“O taste and see…” – the Blessing and Enjoyment of God’s Gifts

Dear brothers and sisters,

Today, as we celebrated the after-feast of the Transfiguration (the Apple Saviour / Яблочный Спас), it was satisfying to pick apples only half an hour before today’s Liturgy, with the morning dew still glistening on the leaves and fruit on the trees in the chaplaincy garden.

As the Hours and Liturgy progressed baskets and bowls of fruit multiplied on the table placed behind the stand bearing the festal and Kazan icons.

At the end of every Liturgy, during the singing of Psalm 33, we hear the words “O taste and see, the Lord is good.” The folk names of these feasts of the All-Merciful Saviour and the Transfiguration bear witness to this as we bless the gifts of God’s creation and receive them as a blessing from Heaven.

On Medovy Spas (the Saviour of the Honey), the feast of the All-Merciful Saviour on 1/14 August, we blessed honey, and today – in lieu of the Transfiguration on 6/19 – we blessed grapes and orchard fruits.

As I commented at the end of Liturgy, this is not quaint folkloristic re-enactment, but a testimony to the consecration of time and space, the seasons, and the gifts of creation which are God’s gifts from these seasons.

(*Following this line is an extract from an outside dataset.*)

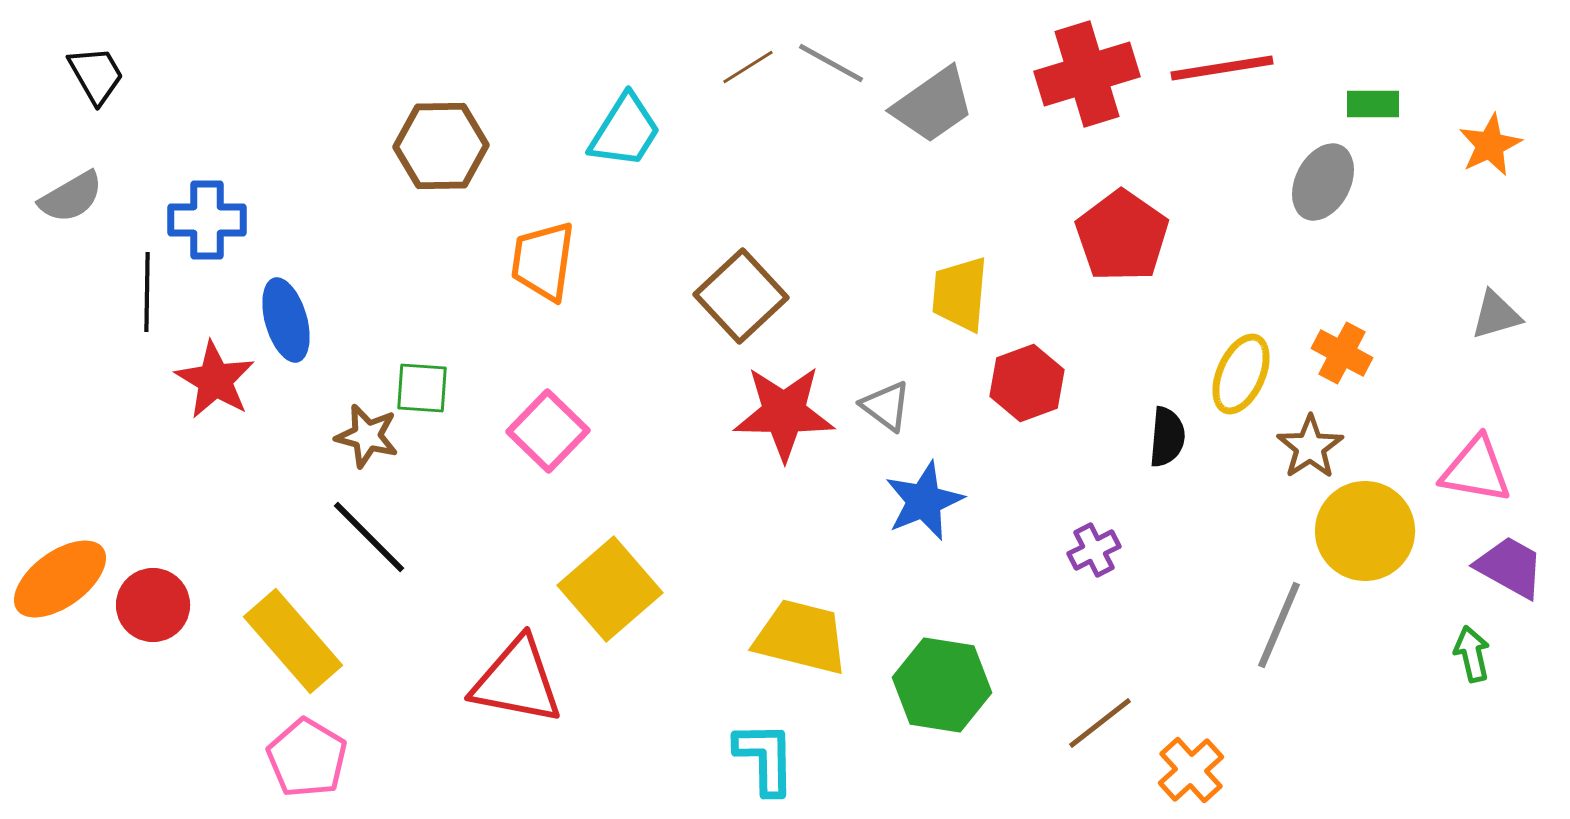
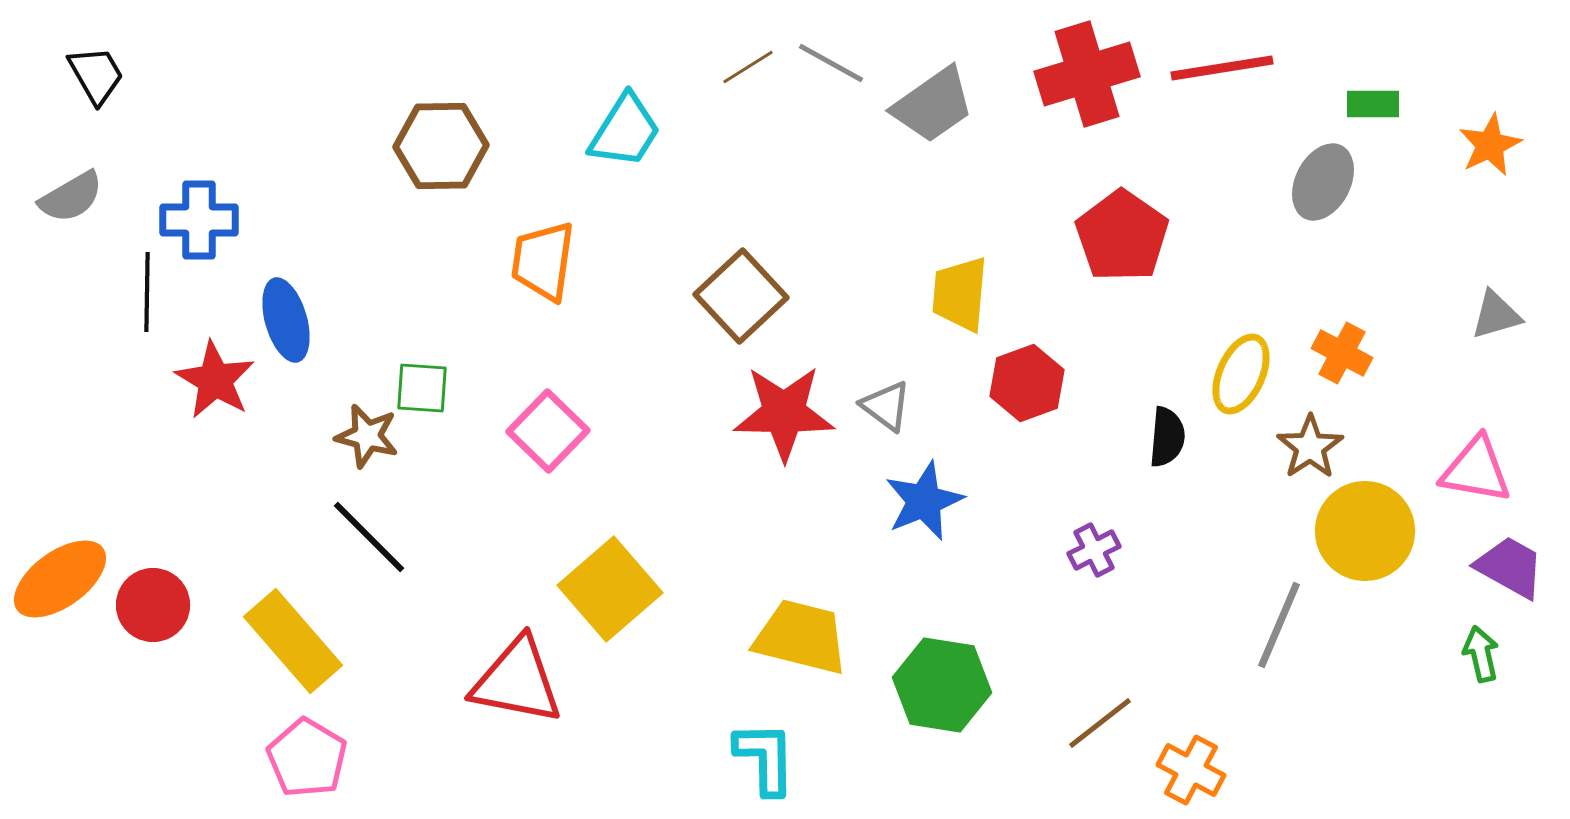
blue cross at (207, 220): moved 8 px left
green arrow at (1472, 654): moved 9 px right
orange cross at (1191, 770): rotated 20 degrees counterclockwise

Not only do we seek the spiritualisation of our lives as Christians, but we understand and fervently believe that the Grace of God sanctifies the work of His hands and sets it aside as His – even if that which is sanctified is taken back as a gift and blessing.

When we celebrated the All-Merciful Saviour, Father Deacon Mark reminded me of something I had forgotten.

Though we bless honey on 1/14 of August, during our sojourn at Nazareth House and the chaplaincy, we have also blessed the bee-hives around the feast of the Holy Great-Martyr Charalampos: 10/23 February.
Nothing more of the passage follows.